With these concepts in mind, taking part in aerial robotics is an outstanding way to learn or gain discipline. You must dedicate yourself to being mindful of consistently doing all that is needed to best produce successful and safe results in all possible ways.
Training and Education
A big part of staying safe while exploring multirotors is learning as much as possible about their technology and potential risks. New advances in small UAV technology in the areas of autonomous control and safety are being developed all the time, and staying up-to-date on these developments can keep your flights safe. However, we do not recommend relying on automated flight control modes. GPS locking and stabilization mode are fantastic features, but should any equipment fail to send or receive commands, a responsible operator knows how to take over manual flight of their aircraft. There’s no substitute for building your own level of content knowledge, experience, and practice time “on the sticks.”
Key Flight Safety Rules
Safe and responsible flight should always be your No. 1 concern when preparing to take to the air. Become familiar with the following items, and you will be well on your way to sharing the skies with those around you:
Always fly below 400 feet. Full-scale aircraft fly above 500 feet. This creates a 100-foot buffer zone in the airspace between manned and unmanned aircraft.
Fly your aircraft within line of sight (LOS). This means you are constantly able to see your aircraft while operating it. From our experience, looking at your aircraft in the same direction as the sun can make visibility difficult. Think about the time of day and desired direction where you will be stationed. Colored landing gear or LED lights help identify the front and back of the multirotor, which assists in maintaining your orientation. See the note below this section on safely flying using FPV goggles.
Join a local club for UAV or model aircraft enthusiasts. If that is not possible in your area, create your own MeetUp group to discuss safe and responsible developments on best practices of UAV flight.
Never fly within five miles of any airport, within three miles of large stadiums between an hour before and after events, and not at all in national parks or military bases.
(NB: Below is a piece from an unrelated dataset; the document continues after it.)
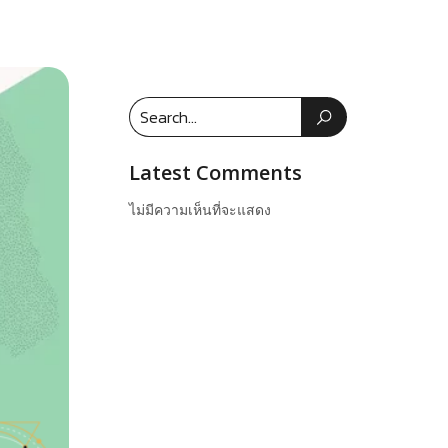
Latest Comments
ไม่มีความเห็นที่จะแสดง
Check out this interactive map that identifies the no-fly zones.
Take a flight lesson. This will help to reinforce the principles of flight, and it will let you experience navigating the airspace from a full-scale pilot’s point of view. You may also be able to find a local course on operating small unmanned aircraft.
Always inspect your equipment to make sure every component is in proper working order prior to every flight.
Do it for fun! Don’t fly for commercial purposes without authorization from the FAA. You should have years of experience before this should be a concern, anyway. Insurance on your aircraft is not required for recreational use, but having it is a great idea. If you join the AMA flying club, limited insurance coverage is included in the membership. Insurance is a requirement for commercial use.
Never fly recklessly. Not only is it dangerous, and disrespectful to the people and property in the area, but you may be issued a citation and a hefty fine. Fly safely.
Many multirotor enthusiasts love to fly first-person view (FPV) using video goggles that give the pilot the sense of sitting in the cockpit. A small camera mounted to the front of the UAV allows for a real-time view from the perspective of the drone. FPV flight is growing fast in popularity thanks to organized, competitive minidrone racing. Here are some tips:
Bring a friend with you to act as a spotter. You need someone to be your second set of eyes to keep the copter within line of sight and alert you to anything that may interfere with your flight path.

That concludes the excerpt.